What to produce |
The listing below must be reproduced in full, exactly as written.

Material provided |
● ● ●
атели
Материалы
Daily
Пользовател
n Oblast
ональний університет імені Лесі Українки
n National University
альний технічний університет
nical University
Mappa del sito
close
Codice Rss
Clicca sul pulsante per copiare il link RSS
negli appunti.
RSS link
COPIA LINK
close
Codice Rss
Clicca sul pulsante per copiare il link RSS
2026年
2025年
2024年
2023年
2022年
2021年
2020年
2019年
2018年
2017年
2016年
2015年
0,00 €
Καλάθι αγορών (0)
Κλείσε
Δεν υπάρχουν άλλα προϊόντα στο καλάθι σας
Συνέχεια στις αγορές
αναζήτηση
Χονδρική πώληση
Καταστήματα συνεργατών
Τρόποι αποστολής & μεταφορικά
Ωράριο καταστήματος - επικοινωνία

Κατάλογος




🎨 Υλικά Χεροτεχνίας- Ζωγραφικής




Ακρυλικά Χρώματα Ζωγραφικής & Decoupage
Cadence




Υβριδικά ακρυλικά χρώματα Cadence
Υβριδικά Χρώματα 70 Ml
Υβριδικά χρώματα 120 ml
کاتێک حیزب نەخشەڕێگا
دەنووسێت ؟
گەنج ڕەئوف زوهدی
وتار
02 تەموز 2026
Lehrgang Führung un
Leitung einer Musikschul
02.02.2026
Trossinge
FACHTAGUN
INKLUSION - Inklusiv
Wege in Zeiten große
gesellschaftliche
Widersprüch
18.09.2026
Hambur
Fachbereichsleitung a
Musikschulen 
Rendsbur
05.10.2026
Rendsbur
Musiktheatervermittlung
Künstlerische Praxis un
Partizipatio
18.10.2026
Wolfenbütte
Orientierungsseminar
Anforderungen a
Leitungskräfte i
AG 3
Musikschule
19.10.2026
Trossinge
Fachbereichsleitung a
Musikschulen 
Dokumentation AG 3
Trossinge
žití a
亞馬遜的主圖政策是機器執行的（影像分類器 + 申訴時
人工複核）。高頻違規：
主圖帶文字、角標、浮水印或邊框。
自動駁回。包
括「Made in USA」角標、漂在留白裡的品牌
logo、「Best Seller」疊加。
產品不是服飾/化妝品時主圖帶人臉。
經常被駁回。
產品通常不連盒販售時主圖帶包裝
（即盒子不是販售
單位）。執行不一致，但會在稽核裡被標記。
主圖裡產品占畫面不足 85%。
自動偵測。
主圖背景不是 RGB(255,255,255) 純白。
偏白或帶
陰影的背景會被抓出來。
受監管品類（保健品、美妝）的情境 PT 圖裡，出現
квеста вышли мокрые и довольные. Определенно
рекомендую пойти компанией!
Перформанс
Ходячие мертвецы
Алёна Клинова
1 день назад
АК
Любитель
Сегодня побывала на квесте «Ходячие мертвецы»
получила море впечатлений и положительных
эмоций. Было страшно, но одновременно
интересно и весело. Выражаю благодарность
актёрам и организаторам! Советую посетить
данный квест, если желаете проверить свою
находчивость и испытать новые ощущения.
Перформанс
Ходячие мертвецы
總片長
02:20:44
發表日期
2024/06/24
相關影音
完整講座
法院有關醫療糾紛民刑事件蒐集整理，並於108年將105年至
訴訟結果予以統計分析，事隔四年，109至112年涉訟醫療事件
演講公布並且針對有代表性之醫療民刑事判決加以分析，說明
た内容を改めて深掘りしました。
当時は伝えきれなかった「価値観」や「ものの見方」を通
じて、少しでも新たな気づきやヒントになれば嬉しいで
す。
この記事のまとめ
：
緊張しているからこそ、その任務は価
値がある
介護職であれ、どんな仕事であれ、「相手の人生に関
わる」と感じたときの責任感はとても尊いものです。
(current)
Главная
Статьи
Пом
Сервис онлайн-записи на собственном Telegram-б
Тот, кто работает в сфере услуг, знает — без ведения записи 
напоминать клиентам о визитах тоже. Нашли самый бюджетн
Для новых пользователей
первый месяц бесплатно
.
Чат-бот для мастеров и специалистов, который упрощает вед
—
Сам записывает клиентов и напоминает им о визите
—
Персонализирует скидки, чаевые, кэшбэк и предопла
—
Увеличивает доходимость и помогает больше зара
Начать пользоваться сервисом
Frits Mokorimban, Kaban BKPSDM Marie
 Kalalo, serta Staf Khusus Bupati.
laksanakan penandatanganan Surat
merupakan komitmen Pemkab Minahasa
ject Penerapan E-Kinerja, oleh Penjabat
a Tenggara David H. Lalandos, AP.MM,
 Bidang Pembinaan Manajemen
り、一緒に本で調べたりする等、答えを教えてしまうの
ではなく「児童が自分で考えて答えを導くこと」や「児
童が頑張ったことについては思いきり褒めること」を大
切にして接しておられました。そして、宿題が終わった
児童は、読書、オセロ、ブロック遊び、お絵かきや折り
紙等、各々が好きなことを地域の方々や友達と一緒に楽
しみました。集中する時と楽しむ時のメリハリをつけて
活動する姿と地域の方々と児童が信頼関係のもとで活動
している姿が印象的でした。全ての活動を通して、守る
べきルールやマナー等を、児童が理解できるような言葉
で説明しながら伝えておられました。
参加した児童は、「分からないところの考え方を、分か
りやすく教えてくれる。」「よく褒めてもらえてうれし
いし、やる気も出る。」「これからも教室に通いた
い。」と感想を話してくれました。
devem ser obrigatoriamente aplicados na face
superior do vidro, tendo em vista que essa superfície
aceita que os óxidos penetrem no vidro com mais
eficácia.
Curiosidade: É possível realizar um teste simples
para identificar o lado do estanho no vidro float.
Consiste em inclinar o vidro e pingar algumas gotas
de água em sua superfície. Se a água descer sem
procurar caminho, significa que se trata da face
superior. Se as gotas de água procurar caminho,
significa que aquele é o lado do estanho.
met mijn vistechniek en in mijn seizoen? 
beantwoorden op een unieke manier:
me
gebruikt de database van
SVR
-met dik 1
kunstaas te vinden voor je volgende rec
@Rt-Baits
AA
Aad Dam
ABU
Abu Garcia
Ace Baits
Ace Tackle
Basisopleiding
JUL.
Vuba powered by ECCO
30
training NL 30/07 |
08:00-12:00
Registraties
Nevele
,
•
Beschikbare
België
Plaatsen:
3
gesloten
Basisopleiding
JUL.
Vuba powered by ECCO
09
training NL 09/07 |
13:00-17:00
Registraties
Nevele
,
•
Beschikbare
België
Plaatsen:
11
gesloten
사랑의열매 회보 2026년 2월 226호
● ● ●
Answer below |
атели
Материалы
Daily
Пользовател
n Oblast
ональний університет імені Лесі Українки
n National University
альний технічний університет
nical University
Mappa del sito
close
Codice Rss
Clicca sul pulsante per copiare il link RSS
negli appunti.
RSS link
COPIA LINK
close
Codice Rss
Clicca sul pulsante per copiare il link RSS
2026年
2025年
2024年
2023年
2022年
2021年
2020年
2019年
2018年
2017年
2016年
2015年
0,00 €
Καλάθι αγορών (0)
Κλείσε
Δεν υπάρχουν άλλα προϊόντα στο καλάθι σας
Συνέχεια στις αγορές
αναζήτηση
Χονδρική πώληση
Καταστήματα συνεργατών
Τρόποι αποστολής & μεταφορικά
Ωράριο καταστήματος - επικοινωνία

Κατάλογος




🎨 Υλικά Χεροτεχνίας- Ζωγραφικής




Ακρυλικά Χρώματα Ζωγραφικής & Decoupage
Cadence




Υβριδικά ακρυλικά χρώματα Cadence
Υβριδικά Χρώματα 70 Ml
Υβριδικά χρώματα 120 ml
کاتێک حیزب نەخشەڕێگا
دەنووسێت ؟
گەنج ڕەئوف زوهدی
وتار
02 تەموز 2026
Lehrgang Führung un
Leitung einer Musikschul
02.02.2026
Trossinge
FACHTAGUN
INKLUSION - Inklusiv
Wege in Zeiten große
gesellschaftliche
Widersprüch
18.09.2026
Hambur
Fachbereichsleitung a
Musikschulen 
Rendsbur
05.10.2026
Rendsbur
Musiktheatervermittlung
Künstlerische Praxis un
Partizipatio
18.10.2026
Wolfenbütte
Orientierungsseminar
Anforderungen a
Leitungskräfte i
AG 3
Musikschule
19.10.2026
Trossinge
Fachbereichsleitung a
Musikschulen 
Dokumentation AG 3
Trossinge
žití a
亞馬遜的主圖政策是機器執行的（影像分類器 + 申訴時
人工複核）。高頻違規：
主圖帶文字、角標、浮水印或邊框。
自動駁回。包
括「Made in USA」角標、漂在留白裡的品牌
logo、「Best Seller」疊加。
產品不是服飾/化妝品時主圖帶人臉。
經常被駁回。
產品通常不連盒販售時主圖帶包裝
（即盒子不是販售
單位）。執行不一致，但會在稽核裡被標記。
主圖裡產品占畫面不足 85%。
自動偵測。
主圖背景不是 RGB(255,255,255) 純白。
偏白或帶
陰影的背景會被抓出來。
受監管品類（保健品、美妝）的情境 PT 圖裡，出現
квеста вышли мокрые и довольные. Определенно
рекомендую пойти компанией!
Перформанс
Ходячие мертвецы
Алёна Клинова
1 день назад
АК
Любитель
Сегодня побывала на квесте «Ходячие мертвецы»
получила море впечатлений и положительных
эмоций. Было страшно, но одновременно
интересно и весело. Выражаю благодарность
актёрам и организаторам! Советую посетить
данный квест, если желаете проверить свою
находчивость и испытать новые ощущения.
Перформанс
Ходячие мертвецы
總片長
02:20:44
發表日期
2024/06/24
相關影音
完整講座
法院有關醫療糾紛民刑事件蒐集整理，並於108年將105年至
訴訟結果予以統計分析，事隔四年，109至112年涉訟醫療事件
演講公布並且針對有代表性之醫療民刑事判決加以分析，說明
た内容を改めて深掘りしました。
当時は伝えきれなかった「価値観」や「ものの見方」を通
じて、少しでも新たな気づきやヒントになれば嬉しいで
す。
この記事のまとめ
：
緊張しているからこそ、その任務は価
値がある
介護職であれ、どんな仕事であれ、「相手の人生に関
わる」と感じたときの責任感はとても尊いものです。
(current)
Главная
Статьи
Пом
Сервис онлайн-записи на собственном Telegram-б
Тот, кто работает в сфере услуг, знает — без ведения записи 
напоминать клиентам о визитах тоже. Нашли самый бюджетн
Для новых пользователей
первый месяц бесплатно
.
Чат-бот для мастеров и специалистов, который упрощает вед
—
Сам записывает клиентов и напоминает им о визите
—
Персонализирует скидки, чаевые, кэшбэк и предопла
—
Увеличивает доходимость и помогает больше зара
Начать пользоваться сервисом
Frits Mokorimban, Kaban BKPSDM Marie
 Kalalo, serta Staf Khusus Bupati.
laksanakan penandatanganan Surat
merupakan komitmen Pemkab Minahasa
ject Penerapan E-Kinerja, oleh Penjabat
a Tenggara David H. Lalandos, AP.MM,
 Bidang Pembinaan Manajemen
り、一緒に本で調べたりする等、答えを教えてしまうの
ではなく「児童が自分で考えて答えを導くこと」や「児
童が頑張ったことについては思いきり褒めること」を大
切にして接しておられました。そして、宿題が終わった
児童は、読書、オセロ、ブロック遊び、お絵かきや折り
紙等、各々が好きなことを地域の方々や友達と一緒に楽
しみました。集中する時と楽しむ時のメリハリをつけて
活動する姿と地域の方々と児童が信頼関係のもとで活動
している姿が印象的でした。全ての活動を通して、守る
べきルールやマナー等を、児童が理解できるような言葉
で説明しながら伝えておられました。
参加した児童は、「分からないところの考え方を、分か
りやすく教えてくれる。」「よく褒めてもらえてうれし
いし、やる気も出る。」「これからも教室に通いた
い。」と感想を話してくれました。
devem ser obrigatoriamente aplicados na face
superior do vidro, tendo em vista que essa superfície
aceita que os óxidos penetrem no vidro com mais
eficácia.
Curiosidade: É possível realizar um teste simples
para identificar o lado do estanho no vidro float.
Consiste em inclinar o vidro e pingar algumas gotas
de água em sua superfície. Se a água descer sem
procurar caminho, significa que se trata da face
superior. Se as gotas de água procurar caminho,
significa que aquele é o lado do estanho.
met mijn vistechniek en in mijn seizoen? 
beantwoorden op een unieke manier:
me
gebruikt de database van
SVR
-met dik 1
kunstaas te vinden voor je volgende rec
@Rt-Baits
AA
Aad Dam
ABU
Abu Garcia
Ace Baits
Ace Tackle
Basisopleiding
JUL.
Vuba powered by ECCO
30
training NL 30/07 |
08:00-12:00
Registraties
Nevele
,
•
Beschikbare
België
Plaatsen:
3
gesloten
Basisopleiding
JUL.
Vuba powered by ECCO
09
training NL 09/07 |
13:00-17:00
Registraties
Nevele
,
•
Beschikbare
België
Plaatsen:
11
gesloten
사랑의열매 회보 2026년 2월 226호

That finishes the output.